Naturally, I'm ever so much wiser than Freud on these things; hindsight is sooooo much more perceptive than foresight. Any high-school kid today is wiser than Aristotle, too. I've got a slightly unfair advantage consisting of two generations of worldwide efforts by anthropologists, archeologists and historians, plus the immense amount of work done by cyberneticists, Information Theory analysts, the space-scientists working on sensory deprivation - and the statistics of what's actually happened with patients treated with psychoanalysis during the last half-century.
My objections are not to Freud; he was a genuinely sincere and highly important philosopher of the mind.
My objections are to the Freudians - who have the same half-century advantages I have, and haven't adequately used them. Freud didn't know about Information Theory and sensory deprivation effects; he didn't have the data of a half-century of cultural anthropology to use in studying out the true, universal-to-Man-kind motivations.
The modern Freudians do have that data.
Why don't they use it - when they also have the data from their own statistics that the recovery rate among psychoanalytical patients is not significantly different from the recovery rate among untreated patients?
Statistics on the recovery rate among patients treated by which doctors are somewhat hard to come by, of course.

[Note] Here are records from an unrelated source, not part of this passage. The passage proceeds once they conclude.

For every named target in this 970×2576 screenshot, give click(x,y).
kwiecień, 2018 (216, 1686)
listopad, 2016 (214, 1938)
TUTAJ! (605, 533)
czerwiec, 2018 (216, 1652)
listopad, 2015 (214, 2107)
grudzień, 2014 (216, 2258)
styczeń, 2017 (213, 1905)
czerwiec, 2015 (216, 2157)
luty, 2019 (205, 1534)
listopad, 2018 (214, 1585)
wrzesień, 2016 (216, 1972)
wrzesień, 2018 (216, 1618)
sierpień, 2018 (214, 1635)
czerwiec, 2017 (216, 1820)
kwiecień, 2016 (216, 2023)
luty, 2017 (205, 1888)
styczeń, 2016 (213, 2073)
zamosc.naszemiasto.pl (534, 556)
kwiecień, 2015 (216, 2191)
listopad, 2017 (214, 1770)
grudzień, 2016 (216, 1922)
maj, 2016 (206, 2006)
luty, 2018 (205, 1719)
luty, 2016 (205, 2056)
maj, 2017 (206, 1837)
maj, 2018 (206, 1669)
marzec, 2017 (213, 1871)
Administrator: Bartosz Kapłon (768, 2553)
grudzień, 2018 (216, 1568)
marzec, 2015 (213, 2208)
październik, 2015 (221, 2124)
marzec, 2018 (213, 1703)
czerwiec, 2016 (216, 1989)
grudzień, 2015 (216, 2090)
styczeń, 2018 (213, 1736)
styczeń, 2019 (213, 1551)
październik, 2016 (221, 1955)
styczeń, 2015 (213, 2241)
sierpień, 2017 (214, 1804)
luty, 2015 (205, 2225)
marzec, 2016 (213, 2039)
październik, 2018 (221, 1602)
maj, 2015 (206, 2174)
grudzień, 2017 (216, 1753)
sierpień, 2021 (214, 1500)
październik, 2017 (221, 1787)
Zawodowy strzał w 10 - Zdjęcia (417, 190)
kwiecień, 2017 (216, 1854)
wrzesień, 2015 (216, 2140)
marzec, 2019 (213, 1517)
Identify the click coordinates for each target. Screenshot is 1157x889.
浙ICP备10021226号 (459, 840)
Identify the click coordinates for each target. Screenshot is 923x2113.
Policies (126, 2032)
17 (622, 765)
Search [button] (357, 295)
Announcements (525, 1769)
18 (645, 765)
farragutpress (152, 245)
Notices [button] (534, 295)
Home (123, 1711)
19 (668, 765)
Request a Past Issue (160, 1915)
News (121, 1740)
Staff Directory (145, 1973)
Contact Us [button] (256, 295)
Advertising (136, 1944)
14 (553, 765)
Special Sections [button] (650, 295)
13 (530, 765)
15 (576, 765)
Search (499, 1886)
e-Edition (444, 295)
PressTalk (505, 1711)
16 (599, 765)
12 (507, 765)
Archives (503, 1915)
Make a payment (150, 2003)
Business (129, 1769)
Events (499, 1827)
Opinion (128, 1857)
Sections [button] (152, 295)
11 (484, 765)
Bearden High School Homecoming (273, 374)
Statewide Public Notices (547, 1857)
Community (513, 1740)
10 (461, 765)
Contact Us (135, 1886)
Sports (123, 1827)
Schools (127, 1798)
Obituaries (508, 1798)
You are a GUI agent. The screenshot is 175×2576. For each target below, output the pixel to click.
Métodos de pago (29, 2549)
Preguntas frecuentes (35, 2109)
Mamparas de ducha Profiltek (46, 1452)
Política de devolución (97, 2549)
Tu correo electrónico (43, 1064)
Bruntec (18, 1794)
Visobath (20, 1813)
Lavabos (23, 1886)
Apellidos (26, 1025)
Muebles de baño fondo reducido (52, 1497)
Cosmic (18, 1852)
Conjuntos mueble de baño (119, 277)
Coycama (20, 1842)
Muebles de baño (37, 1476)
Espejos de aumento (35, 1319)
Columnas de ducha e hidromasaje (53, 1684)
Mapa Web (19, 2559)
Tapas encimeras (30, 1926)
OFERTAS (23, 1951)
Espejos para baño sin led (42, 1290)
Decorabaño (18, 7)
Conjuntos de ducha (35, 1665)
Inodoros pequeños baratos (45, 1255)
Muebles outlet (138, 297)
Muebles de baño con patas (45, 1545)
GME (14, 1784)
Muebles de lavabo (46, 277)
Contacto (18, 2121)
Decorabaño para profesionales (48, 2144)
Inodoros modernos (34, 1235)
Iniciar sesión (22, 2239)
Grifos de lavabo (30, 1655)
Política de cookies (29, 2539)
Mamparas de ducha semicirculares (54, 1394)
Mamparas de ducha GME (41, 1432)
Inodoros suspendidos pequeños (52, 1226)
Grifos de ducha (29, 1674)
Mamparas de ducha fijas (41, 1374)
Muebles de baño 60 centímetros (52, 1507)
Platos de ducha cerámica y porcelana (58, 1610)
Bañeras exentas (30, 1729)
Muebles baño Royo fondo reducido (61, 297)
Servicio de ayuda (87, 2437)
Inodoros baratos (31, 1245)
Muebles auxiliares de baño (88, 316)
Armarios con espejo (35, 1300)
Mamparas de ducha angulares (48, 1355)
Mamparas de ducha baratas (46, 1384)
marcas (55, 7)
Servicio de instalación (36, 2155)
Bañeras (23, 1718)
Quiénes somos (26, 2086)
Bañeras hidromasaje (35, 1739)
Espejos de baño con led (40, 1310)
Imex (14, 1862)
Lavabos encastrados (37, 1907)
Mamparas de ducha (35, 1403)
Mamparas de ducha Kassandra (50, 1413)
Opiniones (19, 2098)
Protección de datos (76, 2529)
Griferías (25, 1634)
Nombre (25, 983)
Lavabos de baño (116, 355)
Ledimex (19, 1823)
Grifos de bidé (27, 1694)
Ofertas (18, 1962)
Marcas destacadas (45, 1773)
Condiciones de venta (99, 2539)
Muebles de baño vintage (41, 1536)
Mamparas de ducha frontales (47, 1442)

But the reports from cultural anthropologists indicate that perhaps the witch doctors have significantly better therapy techniques.
The greatest improvement in psychotherapy since records have been kept seems to have come about since the adoption of a physiological approach, thanks to learning from the Hindu herb doctors that tranquilizer substances exist.
It is, of course, improper to attack a man's religion; with the witch doctors, we would be dealing with the native religion.
I hope I have not, in this discussion, attacked anyone's religious faith.